Author:
Frederico Benvinda, MA
PhD Student in Contemporary History at
the Lisbon School of Arts and Humanities (FLUL)
Resarcher at the Centre for History
of the University of Lisbon (CH-UL)
Contact: fbenvinda@campus.ul.pt
Fig.2 - Cover page of Almanach Republicano para 1876 (VIDEIRA, Carrilho (dir.), Almanach Republicano para 1876, Year 2, no.1, Lisboa, Nova Livraria Internacional, 1876.). The cover depicts the Republic holding a laurel wreath in her left hand and flag on her right hand reading: “Liberty, Justice, Solidarity” while standing on a fasces over discarded crowns and chains . The two sheet of paper on the ground read “Tyranny” and “Privilege”.
José Carrilho Videira’s (1845-1905), Portuguese republican author and publicist, position on Serbian independence is linked to that of Victor Hugo (1802-1885). On the 30th of August 1876, the French pacifist and poet published an article entitled “Pour la Serbie” in the newspaper Le Rappel. Carrilho Videira published a Portuguese translation of it under the title “Pela Sérvia” in his Almanach Republicano para 1877.
The article referenced the Batak Massacre of May 9, 1876, when Ottoman bashibazouks massacred and raped thousands of civilians in the Bulgarian city of Batak. The massacre took place in response to Bulgarian uprisings against Ottoman power that followed the start of a revolutionary movement in Bosnia in 1875. These disturbances would eventually lead to the Russo-Ottoman war (1877-1878), that ended with the Congress of Berlin (1878).
"To kill a man is a crime; to kill a people is a question"
In response to the “Bulgarian Horrors”, as William Gladstone (1809-1898) named them, Victor Hugo argued all governments, since they followed “raison d’état” instead any moral code, tended towards barbarity. The Great Powers were particularly susceptible to this pitfall, since they all shared a desire for expansion but considered the violence associated with it acceptable as long as it served the national interest. The article published in Carrilho Videira’s Almanach sums up this position with the aphorism: “To kill a man is a crime; to kill a people is a question.”
However, the article’s author countered, “crimes are crimes”. Moreover, a crime committed within Europe was a crime committed by Europe itself. Consequently, if it was found that a “beastly”, meaning, uncivilized state was committing crimes against other Europeans, it followed that such state (the Ottoman Empire, in this case) should be eliminated from the continent, since it did not adhere to the values of “European nationality”. Hence, it was argued that, in order to maintain peace in the continent and allow the Balkan nations under the rule of the Ottoman Empire to flourish, the “United-States of Europe”, based upon “free thought, free trade, fraternity” should be formed. This “continuous federation” should, however, it was argued, be headed by France.

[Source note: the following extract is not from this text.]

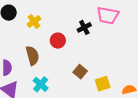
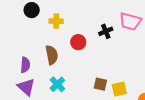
yellow cross: (34, 21) -> (56, 21), turned 32
brown square: (80, 72) -> (100, 84), moved, turned -32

In the article “Centenário de Voltaire”, also authored by Victor Hugo and published in 1878 in Carrilho Videira’s Almanach Republicano para 1879, the goal of the author’s and the editor’s position was revealed. The future formation of the United-States of Europe was meant to solidify France’s position vis-à-vis Germany as the nation that had achieved a “true victory” over the victor of the Franco-Prussian war (1870-1871).
Sources and bibliography:
BELL, Walter F., “Russo-Ottoman War, 1877-1878” in HALL, Richard (ed.), War in the Balkans – An Encyclopedic History from the Fall of the Ottoman Empire to the Breakup of Yugoslavia, Santa Barbara, ABC-Clio, pp.252-254.
CRAMPTON, R. J., A Concise History of Bulgaria, 2nd edition, Cambridge, Cambridge University Press, 2005.

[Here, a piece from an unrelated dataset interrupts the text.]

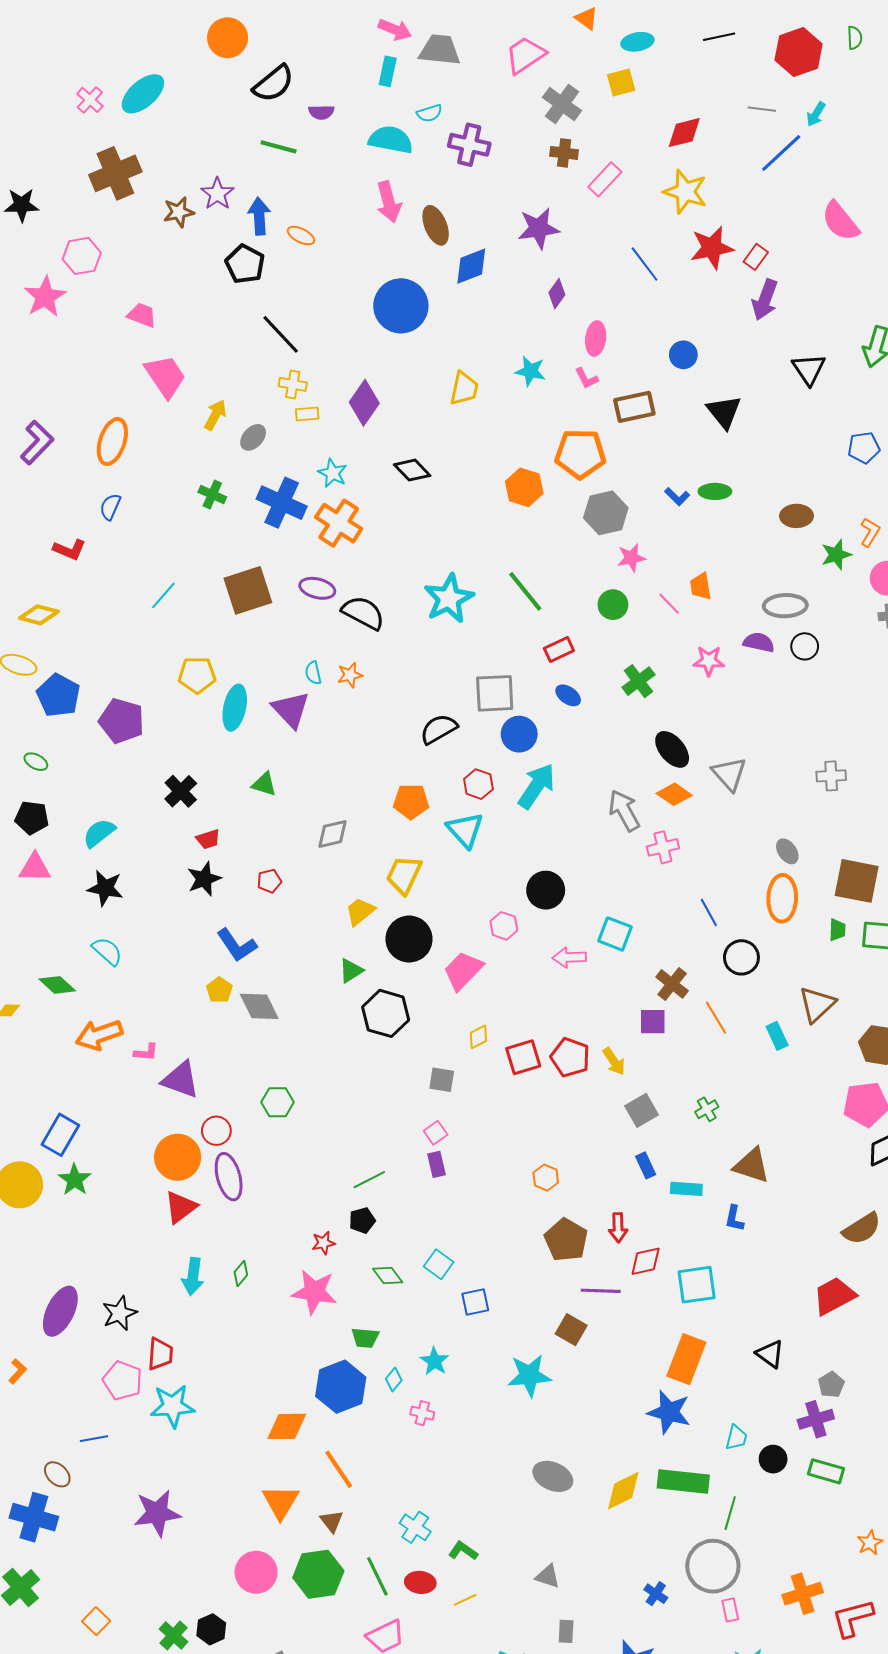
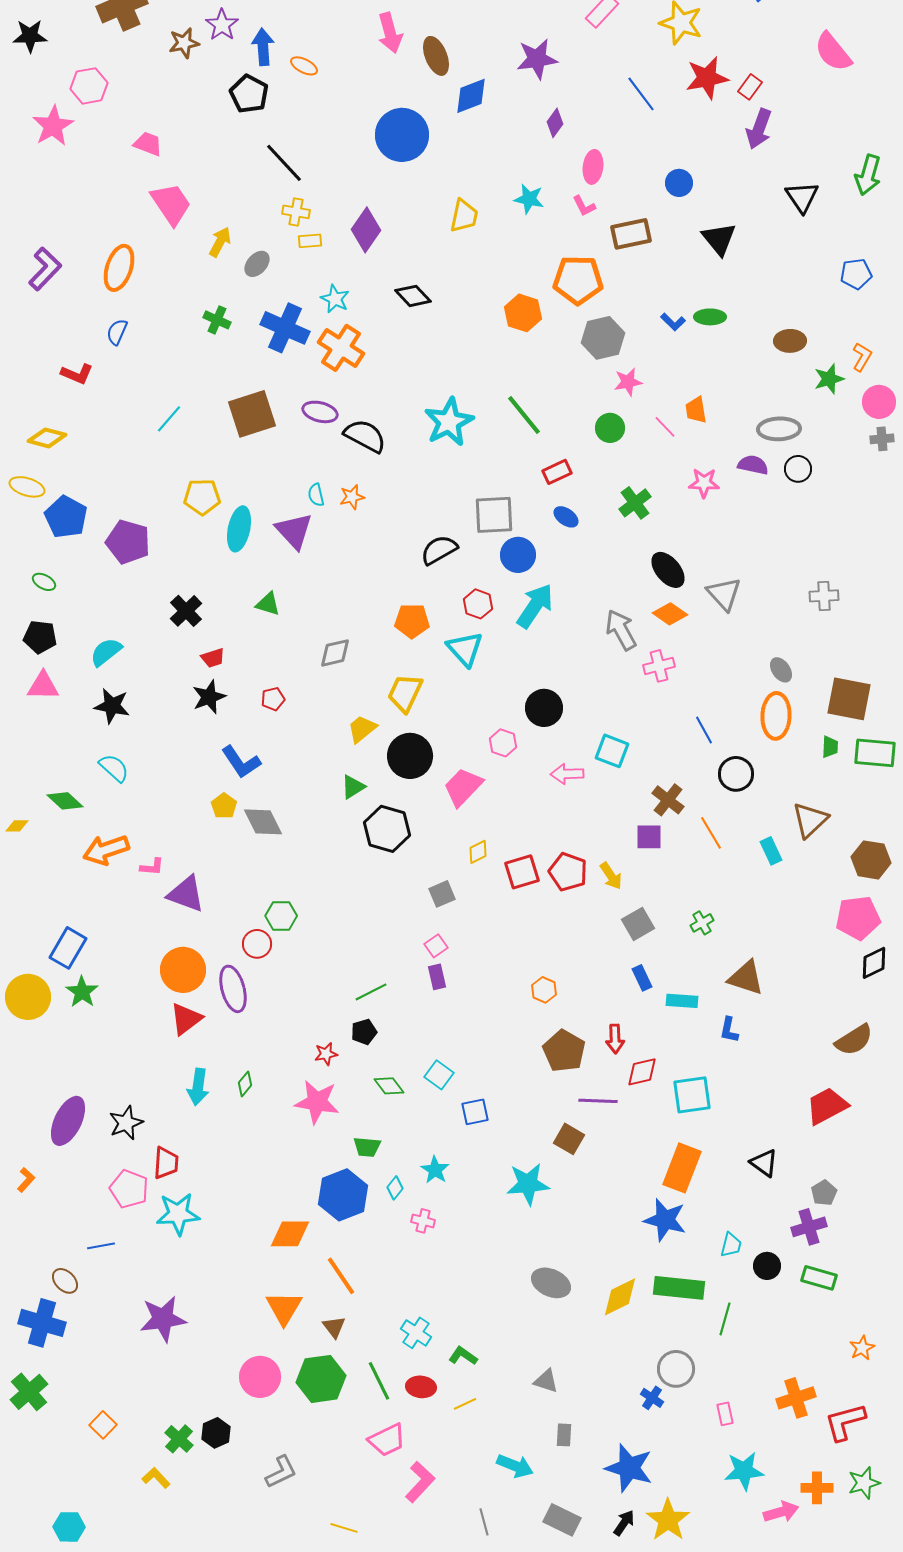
gray square: (442, 1080) -> (442, 894), turned -32
red circle: (216, 1131) -> (257, 944), moved
gray circle: (713, 1566) -> (676, 1369), moved, size x0.7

GLENNY, Misha, The Balkans – Nationalism, War and the Great Powers (1804-2012), Toronto, House of Anansi Press, 2012.
HOWARD, Douglas A., A History of the Ottoman Empire, Cambridge, Cambridge University Press, 2017.
HUGO, Victor-Marie, “Centenário de Voltaire” in VIDEIRA, Carrilho (dir.), Almanach Republicano para 1879, Ano V, Lisboa, Nova Livraria Internacional, 1878, pp.88-100.
HUGO, Victor-Marie, “Pour la Serbie” in Bordiaux (ed), Le Rappel, 30th of August 1876, Paris, [s.n.], p.1.